The point is that numbers are not inherently good, bad, or indifferent. It’s the context around them that makes them so. That context comes from many places. From your own information: your past performance, future projections, and the relationships between your key financial metrics. It also comes from sources beyond your four walls: market conditions and the political, legal, and economic factors at play.

Financial benchmarking is one of the tools we use to build that context, to go beyond ‘this is what the number is’ and arrive at ‘this is what the number means’.

To bring it down to a simple definition, financial benchmarking is the process of making meaningful comparisons to others, and through this, identify opportunities for improvement. The operative word here is ‘meaningful’. There’s nothing to be gained by comparing your financial profile to that of a business from a different sector, of a different size, with a different model—your numbers will be worlds’ apart, and rightly so.

The value of benchmarking starts with choosing references that foster meaningful comparison. Comparisons only carry weight when they are relevant to your world, which is why we’ll often look at your industry’s averages, top performers, and lookalike businesses.

Most often, we mine this data from reports by established industry researchers such as IBISWorld, as well as major publications from industry associations and financial institutions. These organisations bring three things smaller researchers often can’t: depth of expertise, stringent processes for data collection and analysis, and large sample sizes—all of which add up a strong foundation for meaningful comparison.

From here, we compare, contrast, and draw parallels between your numbers and those of your industry peers. While the specific financial metrics depend on the unique characteristics of your business, there are a handful of indicators that consistently tell the clearest story across industries:

  • Inventory turnover, which shows how quickly stock is moving.

  • Debtor days, which reveal how long you’re waiting to be paid.
  • Profit per full-time employee, a measure of how effectively staff are being utilised.
  • Cost breakdowns, which show where every sales dollar goes—to purchases, wages, rent, or other expenses.

With those metrics in hand, we’ll review your figures against benchmark data. It’s tempting to think of this as the moment where the rubber meets the road, but as we stress to our clients, this is not an undertaking that grants you a ‘pass’ or a ‘fail’. It’s not an exercise in fault-finding, or scrutinisation of the ways you’re not measuring up to your industry’s frontrunners.

It’s a tool to build context around your numbers, to make them more meaningful by understanding the world that surrounds them.

By nature, financial benchmarking highlights areas where your numbers differ from others in the same industry. That difference doesn’t automatically mean there’s a problem, but it does tell us this is an area worth a closer look. Think of it as a flag in the soil, a marker that shows us where to dig. Once we dig, we might find the difference is simply a unique part of how your business operates. Or we might uncover an area that is ripe for improvement. In any case, it helps us determine where we should focus our energy.

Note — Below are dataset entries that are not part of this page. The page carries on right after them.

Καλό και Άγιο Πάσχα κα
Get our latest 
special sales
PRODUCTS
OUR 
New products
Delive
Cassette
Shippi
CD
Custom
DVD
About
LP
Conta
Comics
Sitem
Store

So far, we’ve addressed financial benchmarking only as a process of comparing your key financial metrics to others in the same industry. While this is typically what advisors are referring to when they mention financial benchmarking, it’s not the only type. Not just outward-looking, benchmarking can also be exercised internally.

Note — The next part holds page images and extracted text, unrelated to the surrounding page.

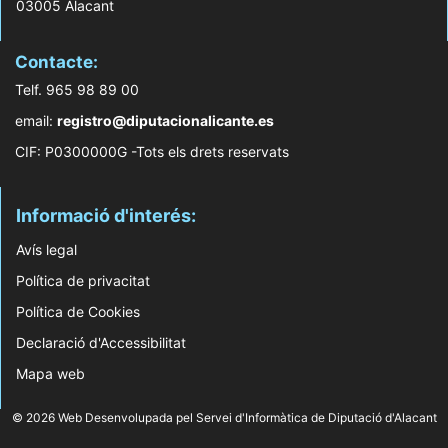
03005 Alacant
Contacte:
Telf. 965 98 89 00
email:
registro@diputacionalicante.es
CIF: P0300000G -Tots els drets reservats
Informació d'interés:
Avís legal
Política de privacitat
Política de Cookies
Declaració d'Accessibilitat
Mapa web
© 2026 Web Desenvolupada pel Servei d'Informàtica de Diputació d'Alacant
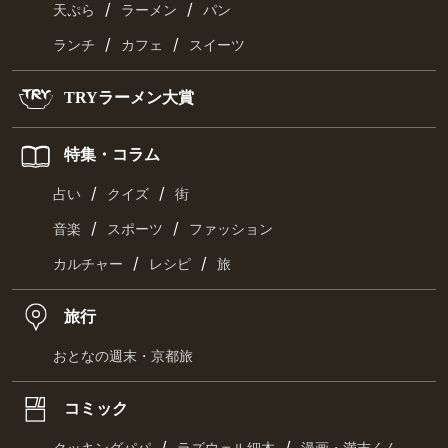
/
/
天ぷら
ラーメン
パン
/
/
ランチ
カフェ
スイーツ
TRYラーメン大賞
特集・コラム
/
/
占い
クイズ
街
/
/
音楽
スポーツ
ファッション
/
/
カルチャー
レシピ
旅
旅行
おとなの週末・京都旅
コミック
/
/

Two sites, two divisions, or two projects doing the same kind of work rarely perform identically. By comparing them side by side, you can see what’s driving differences in financial performance, and whether there are lessons to carry across.

For example, if one location achieves a strong result with five staff but another needs seven to reach the same turnover, that’s a flag in the soil for investigation.

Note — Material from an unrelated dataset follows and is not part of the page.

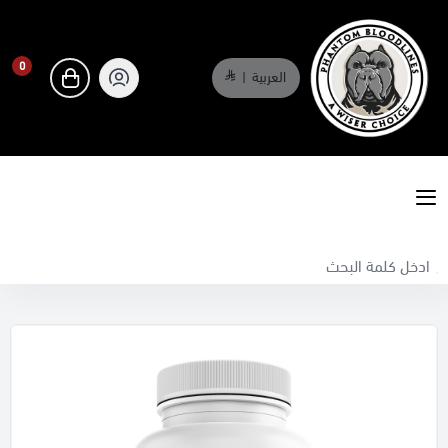
0
العربية
|
0
phantombloodlines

Are there efficiencies at one site that can be replicated elsewhere? Or are structural factors, such as local market conditions or supply arrangements, creating the difference? These are the kinds of questions internal benchmarking is designed to raise, helping you see where performance gaps exist and what can be learned from them.

When you look at financial benchmarking this way, whether you’re comparing your financial performance to external or internal benchmarks, its purpose remains the same: it’s all about creating context. And that context is critical—because there’s a world of difference between ‘this is what that number is’, and ‘this is what that number means’.

In the 20+ years I’ve been providing financial guidance to businesses, I can say, unequivocally, that success doesn’t come from knowing your numbers alone, but from understanding the story they’re telling you.